# Oil Stain Over Shellac Wash Coat - Bleeding Problem



## pintodeluxe (Sep 12, 2010)

So I tried shellac under oil based stain on some cherry wainscoting I am building for my office. The shellac is the Zinsser seal coat dewaxed variety, thinned 2:3 shellac to denatured alcohol. I sprayed the shellac with a clean HVLP, and let it dry completely. The shellac went on beautifully, and did not need to be sanded. Then I cleaned the gun completely with denatured alcohol, and sprayed it empty. Next I was ready to stain so I ran some mineral spirits through, as that is the solvent for my Varathane Dark Walnut stain. The stain was sprayed at full concentration right out of the can. 
I let the stain sit for a couple minutes and wiped it off with lint-free blue shop towels. The stain went on well, and avoided a blotchy finish as intended. The color came out well.
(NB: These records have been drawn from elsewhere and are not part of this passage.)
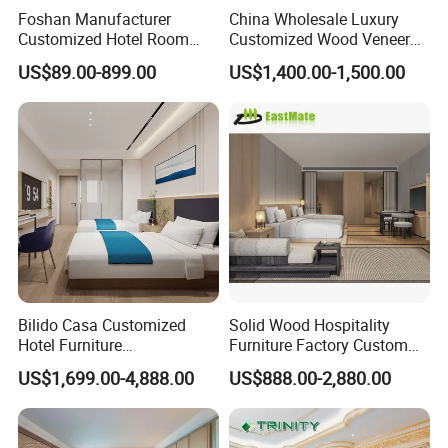
Foshan Manufacturer
China Wholesale Luxury
Customized Hotel Room
Customized Wood Veneer
Furniture with Bedroom Sets
Hotel Bedroom Furniture for
US$89.00-899.00
US$1,400.00-1,500.00
for Hotel/ Apartment/
5-Star Hotel & Resortfor for
Resort
Hospitality Resort Villa
Apartment
Bilido Casa Customized
Solid Wood Hospitality
Hotel Furniture
Furniture Factory Custom
Manufacturer Days Inn
FF&E Solutions for Hotel
US$1,699.00-4,888.00
US$888.00-2,880.00
FF&E Project Luxury 5 Star
Bedrooms, Suites, Villas,
Holiday Inn Wholesale
Resorts & Public Spaces
Chinese Bedroom Wooden
Double Queen King Size Bed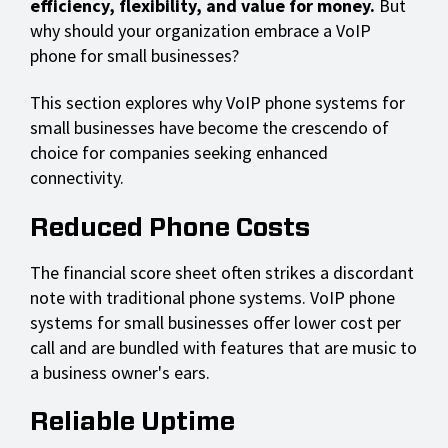
efficiency, flexibility, and value for money.
But
why should your organization embrace a VoIP
phone for small businesses?
This section explores why VoIP phone systems for
small businesses have become the crescendo of
choice for companies seeking enhanced
connectivity.
Reduced Phone Costs
The financial score sheet often strikes a discordant
note with traditional phone systems. VoIP phone
systems for small businesses offer lower cost per
call and are bundled with features that are music to
a business owner's ears.
Reliable Uptime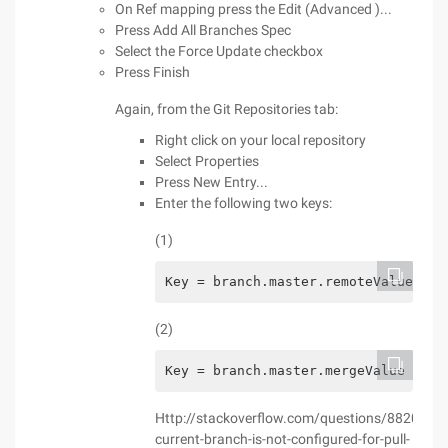
On Ref mapping press the Edit (Advanced )...
Press Add All Branches Spec
Select the Force Update checkbox
Press Finish
Again, from the Git Repositories tab:
Right click on your local repository
Select Properties
Press New Entry...
Enter the following two keys:
(1)
Key = branch.master.remoteValue = o
(2)
Key = branch.master.mergeValue = re
Http://stackoverflow.com/questions/8820668/
current-branch-is-not-configured-for-pull-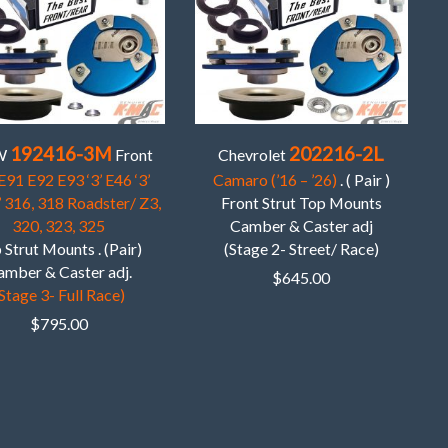
192416-3M
202216-2L
W
Front
Chevrolet
E91 E92 E93 ‘3’ E46 ‘3’
Camaro (’16 – ’26)
. ( Pair )
’ 316, 318 Roadster/ Z3,
Front Strut Top Mounts
320, 323, 325
Camber & Caster adj
 Strut Mounts . (Pair)
(Stage 2- Street/ Race)
amber & Caster adj.
$
645.00
Stage 3- Full Race)
$
795.00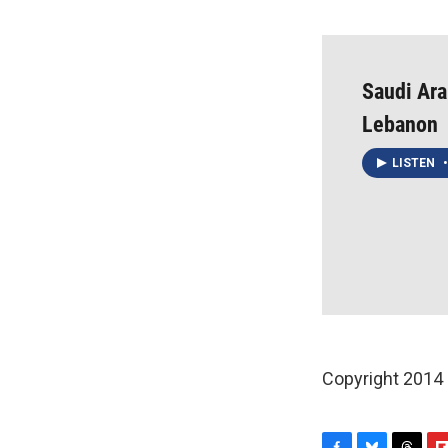
Saudi Ara
Lebanon
LISTEN
•
Copyright 2014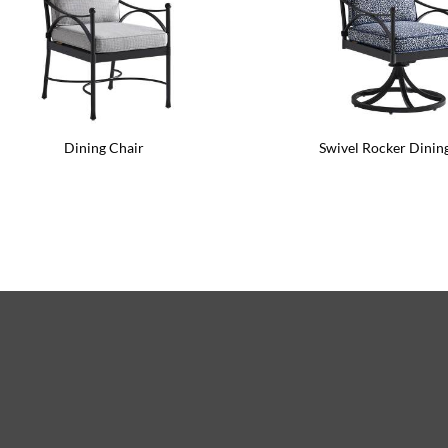
Dining Chair
Swivel Rocker Dinin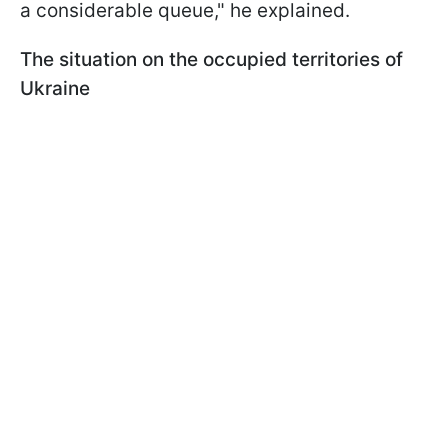
a considerable queue," he explained.
The situation on the occupied territories of
Ukraine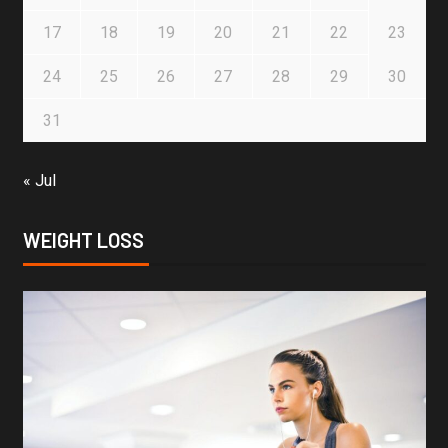
17
18
19
20
21
22
23
24
25
26
27
28
29
30
31
« Jul
WEIGHT LOSS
My sample board showed me that a ratio any more than 1:1 shellac to alcohol sealed the wood too well, and creates a color that was too light. If the ratio was less than 2:3 shellac to alcohol, the solution didn't seal the wood enough and created a blotchy finish. I settled on the 2:3 ratio because it gave me the color and even, consistent finish I was after. 
The only problem I had was some bleeding of the stain on the edges and some faces of the wainscoting boards. After the initial wipedown of stain it looked great. Then after checking on it a few minutes later in had bled an become much darker and wet again in some spots. Every section exhibited this pattern of bleeding. After wiping the stain back several more times with a dry blue shop towel, the finish dried and looks great. Does anyone know how to prevent the bleeding in the first place?


----------



## WayneC (Mar 8, 2007)

You can make the photos display by putting an exclmation point before and after each URL…


----------